Daniel_Burfoot comments on Frugality and working from finite data

Daniel_Burfoot 5 Sep 2010 17:27 UTC
0 points

So every theory has to cover all of cosmology? Most astrophysicists study really specific things, and make advances in those;

In this case, the researcher would take the current standard compressor/model and make a modification to a single module or component of the software, and then show that the modification leads to improved codelengths.

No physical theory will outperform 7zip (or whatever), because to get all the digits right it will need those or correction factors of nearly that size anyway.

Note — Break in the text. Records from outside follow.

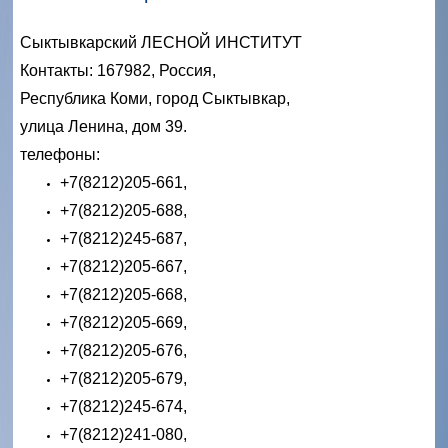
Сыктывкарский ЛЕСНОЙ ИНСТИТУТ
Контакты: 167982, Россия,
Республика Коми, город Сыктывкар,
улица Ленина, дом 39.
телефоны:
+7(8212)205-661,
+7(8212)205-688,
+7(8212)245-687,
+7(8212)205-667,
+7(8212)205-668,
+7(8212)205-669,
+7(8212)205-676,
+7(8212)205-679,
+7(8212)245-674,
+7(8212)241-080,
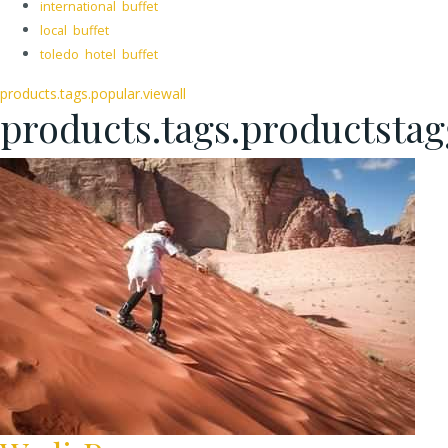
international buffet
local buffet
toledo hotel buffet
products.tags.popular.viewall
products.tags.productsta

You’re getting at an important subtlety, which is that if the observations include many digits of precision, it will be impossible to achieve good compression in absolute terms. But the absolute rate is irrelevant; the point is to compare theories. So maybe theory A can only achieve 10% compression, but if the previous champion only gets 9%, then theory A should be preferred. But a specialized compressor based on astrophysical theories will outperform 7zip on a database of cosmological observations, though maybe by only a small amount in absolute terms.
- datadataeverywhere 5 Sep 2010 21:32 UTC
  3 points
  Parent
  You seem very confident in both those points. Can you justify that? I’m familiar with (both implemented and reverse-engineered) both generic and specialized compressions algorithms, and I don’t personally see a way to assure that (accurate) cosmological models substantially outperform generic compression, at least without loss. On the other hand, I have little experience with astronomy, so please correct me where I’m making inaccurate assumptions.
  
  I’m imagining this database to be structured so that it holds rows along the lines of (datetime, position, luminosity by spectral component). Since I don’t have a background in astronomy, maybe that’s a complete misunderstanding. However, I see this as holding an enormous number of events, each of which consists of a small amount of information, most of which are either unrelated to other events in the database or trivially related so that very simple rules would predict better than trying to model all of the physical processes occurring in the stars [or whatever] that were the source of the event.
  
  Part of the reason I feel this way is that we can gather so little information; the luminosity of a star varies, and we understand at least some about what can make it vary, but I am currently under the impression that actually understanding a distant star’s internal processes is so far away from what we can gather from the little light we receive that most of the variance is expected but isn’t predictable. We don’t even understand our own Sun that well!
  
  There is also the problem with weighing items; if I assume that an accurate cosmological model would work well, one that accurately predicts stellar life cycles but wholly misunderstands the acceleration of the expansion of the universe would do much better than a model that accurately captured all of that, but to even a small degree was less well fitted to observed stellar life cycles (even if it is more accurate and less over fitted). Some of the most interesting questions we are investigating right now are the rarest events; if we have a row in the database for each observable time period, you start with an absolutely enormous number of rows for each observable star, but once-in-a-lifetime events are what really intrigue and confound us; starting with so little data, compressing them is simply not worth the compressors time, relative to compressing the much better understood phenomena.